I need the number of lines in the data that contain the word "Dios", and nothing beyond it.
--- Information given ---
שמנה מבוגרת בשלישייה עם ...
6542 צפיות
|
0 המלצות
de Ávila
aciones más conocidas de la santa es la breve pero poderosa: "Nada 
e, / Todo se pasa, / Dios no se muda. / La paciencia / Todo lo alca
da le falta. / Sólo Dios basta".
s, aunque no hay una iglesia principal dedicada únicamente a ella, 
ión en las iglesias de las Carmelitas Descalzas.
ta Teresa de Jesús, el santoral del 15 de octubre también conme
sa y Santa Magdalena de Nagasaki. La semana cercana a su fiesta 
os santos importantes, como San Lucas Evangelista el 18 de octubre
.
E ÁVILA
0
---
--- Information given ---
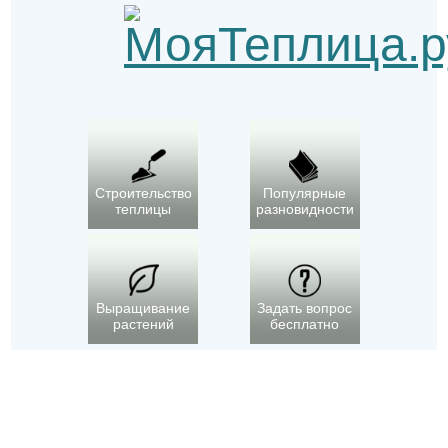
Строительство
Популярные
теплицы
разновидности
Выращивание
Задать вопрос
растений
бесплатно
---
● Response below
2